Nadia es una niña de seis años que reclama la atención de sus padres con impaciencia para contarles cualquier cosa o para jugar o para conseguir ya lo que quiera. Sus padres llevan muy mal esas interrupciones, porque a menudo no quiere esperar a ser escuchada cuando sus padres conducen, o cuando están leyendo o incluso cuando están durmiendo. Los padres han pasado por muchas fases: desde hacerle caso enseguida, porque entienden que es algo que va “en el paquete de ser madre o padre”, llamarla insistentemente pesada, decirle que están hartos de que siempre esté interrumpiendo, tratar de escucharla a medias porque en ese momento es lo mejor que pueden hacer… Hasta que un día la madre estaba leyendo una buena novela en el mejor escondite de madres (sí, habéis adivinado, el cuarto de baño) y su hija quiso contarle su gran novedad.

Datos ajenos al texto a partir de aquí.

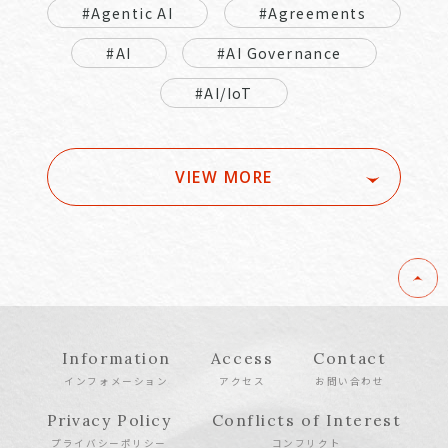
#Agentic AI
#Agreements
#AI
#AI Governance
#AI/IoT
VIEW MORE
Information
Access
Contact
インフォメーション
アクセス
お問い合わせ
Privacy Policy
Conflicts of Interest
プライバシーポリシー
コンフリクト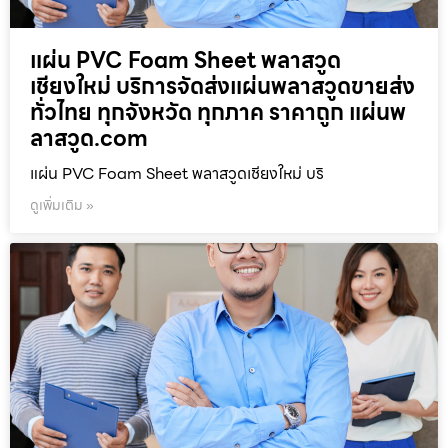
แผ่น PVC Foam Sheet พลาสวูด
เชียงใหม่ บริการจัดส่งแผ่นพลาสวูดขายส่ง
ทั่วไทย ทุกจังหวัด ทุกภาค ราคาถูก แผ่นพ
ลาสวูด.com
แผ่น PVC Foam Sheet พลาสวูดเชียงใหม่ บริ
ดูเพิ่มเติม »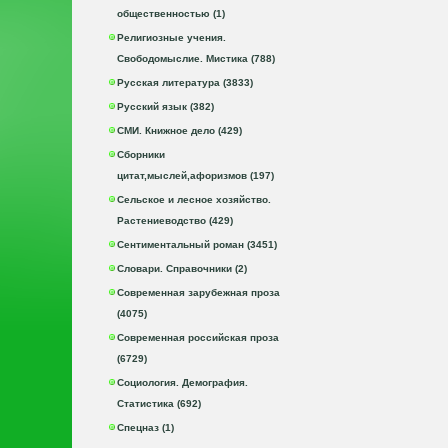
общественностью (1)
Религиозные учения.
Свободомыслие. Мистика (788)
Русская литература (3833)
Русский язык (382)
СМИ. Книжное дело (429)
Сборники
цитат,мыслей,афоризмов (197)
Сельское и лесное хозяйство.
Растениеводство (429)
Сентиментальный роман (3451)
Словари. Справочники (2)
Современная зарубежная проза
(4075)
Современная российская проза
(6729)
Социология. Демография.
Статистика (692)
Спецназ (1)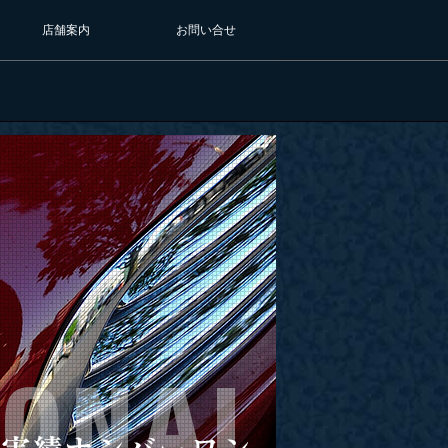
店舗案内
お問い合せ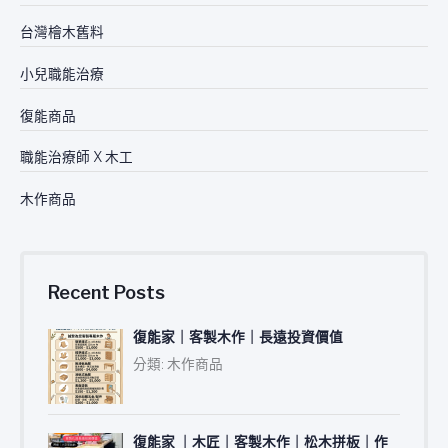
台灣檜木舊料
小兒職能治療
復能商品
職能治療師 X 木工
木作商品
Recent Posts
復能家｜客製木作｜長遠投資價值
分類: 木作商品
復能家 ｜木匠｜客製木作｜松木拼板｜作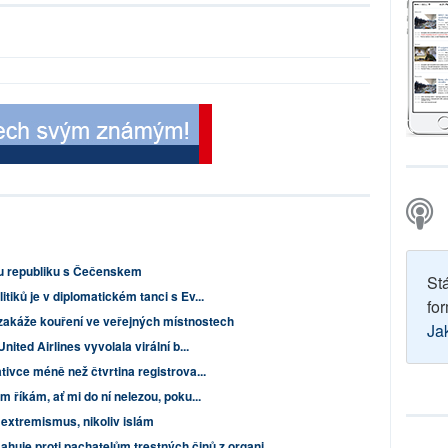
ou republiku s Čečenskem
St
tiků je v diplomatickém tanci s Ev...
for
zakáže kouření ve veřejných místnostech
Ja
ited Airlines vyvolala virální b...
tivce méně než čtvrtina registrova...
m říkám, ať mi do ní nelezou, poku...
ý extremismus, nikoliv islám
ahuje proti pachatelům trestných činů z organi...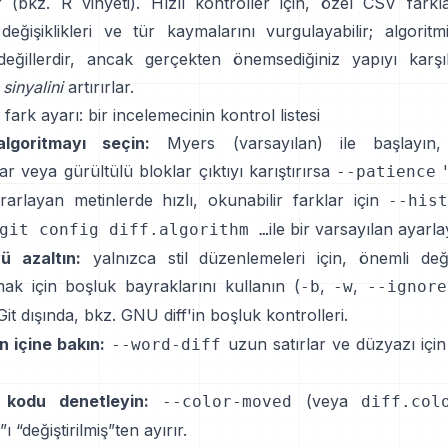
r (bkz.
R vinyeti
). Hızlı kontroller için, özel CSV farkl
değişiklikleri ve tür kaymalarını vurgulayabilir; algoritm
değillerdir, ancak gerçekten önemsediğiniz yapıyı karşıl
sinyalini
artırırlar.
t fark ayarı: bir incelemecinin kontrol listesi
lgoritmayı seçin:
Myers (varsayılan) ile başlayın,
ar veya gürültülü bloklar çıktıyı karıştırırsa
--patience
rarlayan metinlerde hızlı, okunabilir farklar için
--his
ile bir varsayılan ayarla
git config diff.algorithm …
ü azaltın:
yalnızca stil düzenlemeleri için, önemli değiş
ak için boşluk bayraklarını kullanın (
,
,
-b
-w
--ignore
 Git dışında, bkz.
GNU diff'in boşluk kontrolleri
.
ın içine bakın:
uzun satırlar ve düzyazı içi
--word-diff
 kodu denetleyin:
(veya
--color-moved
diff.col
ı “değiştirilmiş”ten ayırır.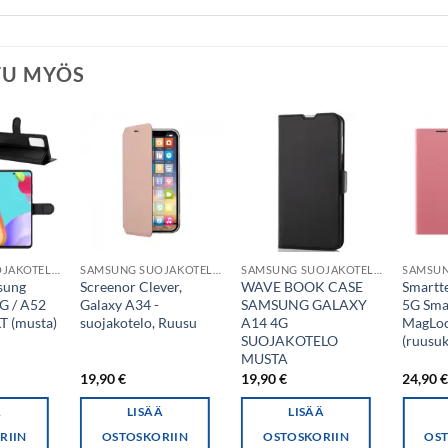
TU MYÖS
SAMSUNG SUOJAKOTELO
SAMSUNG SUOJAKOTELO
SAMSUNG SUOJAKOTELO
sung
Screenor Clever,
WAVE BOOK CASE
Smartt
G / A52
Galaxy A34 -
SAMSUNG GALAXY
5G Sma
LT (musta)
suojakotelo, Ruusu
A14 4G
MagLoc
SUOJAKOTELO
(ruusuk
MUSTA
19,90
€
19,90
€
24,90
Ä
LISÄÄ
LISÄÄ
RIIN
OSTOSKORIIN
OSTOSKORIIN
OST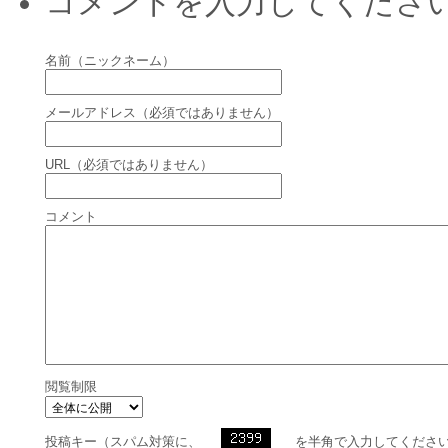
コメントを入力してくださ
名前（ニックネーム）
メールアドレス（必須ではありません）
URL（必須ではありません）
コメント
閲覧制限
投稿キー（スパム対策に、
を半角で入力してくださ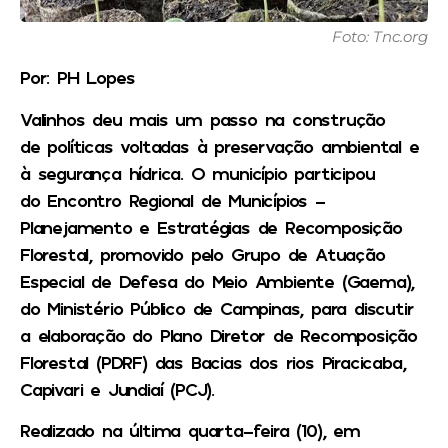
Foto: Tnc.org
Por: PH Lopes
Valinhos deu mais um passo na construção
de políticas voltadas à preservação ambiental e
à segurança hídrica. O município participou
do Encontro Regional de Municípios –
Planejamento e Estratégias de Recomposição
Florestal, promovido pelo Grupo de Atuação
Especial de Defesa do Meio Ambiente (Gaema),
do Ministério Público de Campinas, para discutir
a elaboração do Plano Diretor de Recomposição
Florestal (PDRF) das Bacias dos rios Piracicaba,
Capivari e Jundiaí (PCJ).
Realizado na última quarta-feira (10), em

Y la madre de Nadia, en ese momento, quiso decir “deja de fastidiarme, que yo estoy leyendo, ya me lo contarás luego”, pero encontró una forma más positiva de decirlo: “Mira, Nadia, estoy terminando de leer este capítulo, la novela está muy interesante, y en cinco minutos habré acabado de leerlo. Estaré encantada de escuchar tu gran historia cuando acabe, ¿vale? Vete a jugar que yo te aviso”. La hija se fue refunfuñando, pero unos minutos después apareció su madre, Olga, diciendo:
-A ver, Nadia, ¿qué historia fantástica me quieres contar? Soy toda oídos.
Y Olga se dio cuenta de que pocas veces cuando su hija la interrumpía había escuchado con la atención de esta vez. Y lo cierto es que Nadia también se dio cuenta y pensó que no era tan mala idea esperar si luego encontraban un momento más tranquilo para su conversación.
En ese momento, aunque sin quererlo, la madre de Nadia, Olga, le enseñó muchas grandes lecciones a su hija:
-Le enseñó que sus intereses eran igual de legítimos y defendibles que los de la hija, que nadie estaba por encima y que tan importante como cuidar a Nadia era que Olga se cuidase a sí misma.
-Le enseñó la importancia de esperar, que no todo ha de ser para ya.
-Le enseñó también que una situación que ya estaba siendo molesta (las interrupciones de la niña) se podía resolver sin usar etiquetas, faltas de respeto o nervios.
Y con este pequeño trato, Olga se quitó presión y culpa de encima. Y empezó a mandar a su hija el mensaje de que ambas importaban, de que la escucha tiene que ser de verdad y de que esperar es un entrenamiento necesario para la vida.